TO DO: Return the data below exactly, minus the pictures.

TASK MATERIAL:
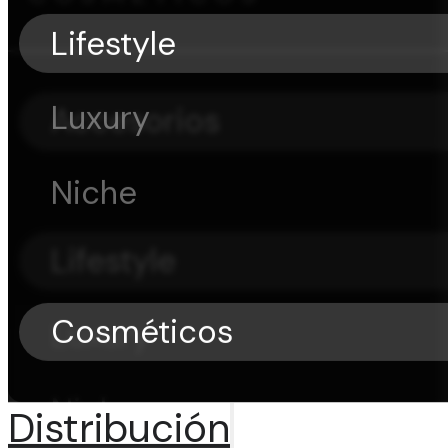
Lifestyle
Luxury
Accesorios
Niche
Lifestyle
Cosméticos
Luxury
Niche
Distribución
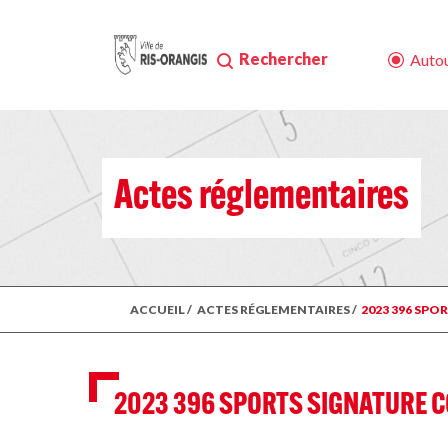
Rechercher
Autou
Actes réglementaires
ACCUEIL
/
ACTES RÉGLEMENTAIRES
/
2023 396 SP
2023 396 SPORTS SIGNATURE 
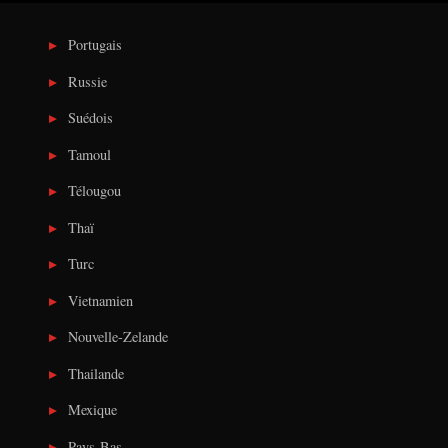
Portugais
Russie
Suédois
Tamoul
Télougou
Thaï
Turc
Vietnamien
Nouvelle-Zelande
Thailande
Mexique
Pays-Bas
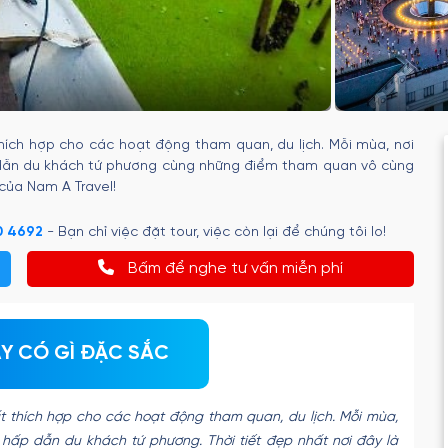
thích hợp cho các hoạt động tham quan, du lịch. Mỗi mùa, nơi
p dẫn du khách tứ phương cùng những điểm tham quan vô cùng
của Nam A Travel!
0 4692
- Bạn chỉ việc đặt tour, việc còn lại để chúng tôi lo!
Bấm để nghe tư vấn miễn phí
ÂY CÓ GÌ ĐẶC SẮC
t thích hợp cho các hoạt động tham quan, du lịch. Mỗi mùa,
 hấp dẫn du khách tứ phương. Thời tiết đẹp nhất nơi đây là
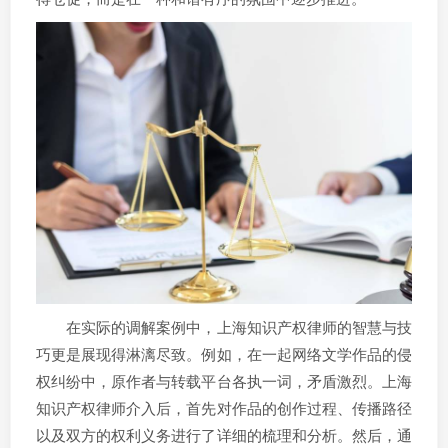
在实际的调解案例中，上海知识产权律师的智慧与技
巧更是展现得淋漓尽致。例如，在一起网络文学作品的侵
权纠纷中，原作者与转载平台各执一词，矛盾激烈。上海
知识产权律师介入后，首先对作品的创作过程、传播路径
以及双方的权利义务进行了详细的梳理和分析。然后，通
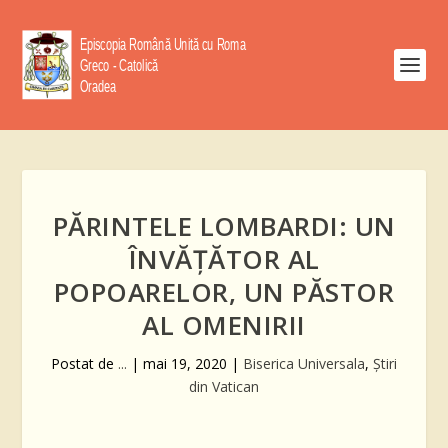
PĂRINTELE LOMBARDI: UN
ÎNVĂȚĂTOR AL
POPOARELOR, UN PĂSTOR
AL OMENIRII
Postat de
...
|
mai 19, 2020
|
Biserica Universala
,
Știri
din Vatican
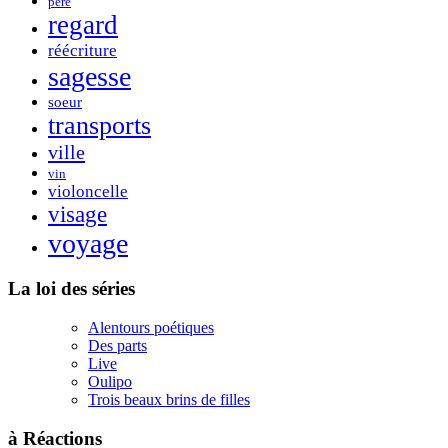
père
regard
réécriture
sagesse
soeur
transports
ville
vin
violoncelle
visage
voyage
La loi des séries
Alentours poétiques
Des parts
Live
Oulipo
Trois beaux brins de filles
à Réactions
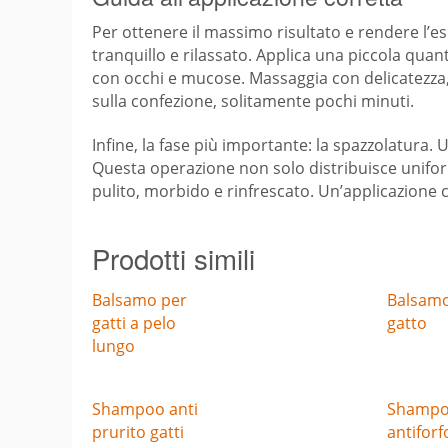
Per ottenere il massimo risultato e rendere l’es
tranquillo e rilassato. Applica una piccola qua
con occhi e mucose. Massaggia con delicatezza, 
sulla confezione, solitamente pochi minuti.
Infine, la fase più importante: la spazzolatura. 
Questa operazione non solo distribuisce unifor
pulito, morbido e rinfrescato. Un’applicazione
Prodotti simili
Balsamo per
Balsamo
gatti a pelo
gatto
lungo
Shampoo anti
Shamp
prurito gatti
antiforf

YOUR SOLUTION:
Lifestyle
Luxury
Accesorios
Niche
Lifestyle
Cosméticos
Luxury
Niche
Distribución
Rechercher
Autou
Actes réglementaires
ACCUEIL
/
ACTES RÉGLEMENTAIRES
/
2023 396 SP
2023 396 SPORTS SIGNATURE 
Portugais
Russie
Suédois
Tamoul
Télougou
Thaï
Turc
Vietnamien
Nouvelle-Zelande
Thailande
Mexique
Pays-Bas
thích hợp cho các hoạt động tham quan, du lịch. Mỗi mùa, nơi
p dẫn du khách tứ phương cùng những điểm tham quan vô cùng
của Nam A Travel!
0 4692
- Bạn chỉ việc đặt tour, việc còn lại để chúng tôi lo!
Bấm để nghe tư vấn miễn phí
ÂY CÓ GÌ ĐẶC SẮC
t thích hợp cho các hoạt động tham quan, du lịch. Mỗi mùa,
 hấp dẫn du khách tứ phương. Thời tiết đẹp nhất nơi đây là
在实际的调解案例中，上海知识产权律师的智慧与技
巧更是展现得淋漓尽致。例如，在一起网络文学作品的侵
权纠纷中，原作者与转载平台各执一词，矛盾激烈。上海
知识产权律师介入后，首先对作品的创作过程、传播路径
以及双方的权利义务进行了详细的梳理和分析。然后，通
PĂRINTELE LOMBARDI: UN
ÎNVĂȚĂTOR AL
POPOARELOR, UN PĂSTOR
AL OMENIRII
Postat de
...
|
mai 19, 2020
|
Biserica Universala
,
Știri
din Vatican
père
regard
réécriture
sagesse
soeur
transports
ville
vin
violoncelle
visage
voyage
La loi des séries
Alentours poétiques
Des parts
Live
Oulipo
Trois beaux brins de filles
à Réactions
Per ottenere il massimo risultato e rendere l’es
tranquillo e rilassato. Applica una piccola qua
con occhi e mucose. Massaggia con delicatezza, 
sulla confezione, solitamente pochi minuti.
Infine, la fase più importante: la spazzolatura. 
Questa operazione non solo distribuisce unifor
pulito, morbido e rinfrescato. Un’applicazione
Prodotti simili
Balsamo per
Balsamo
gatti a pelo
gatto
lungo
Shampoo anti
Shamp
prurito gatti
antiforf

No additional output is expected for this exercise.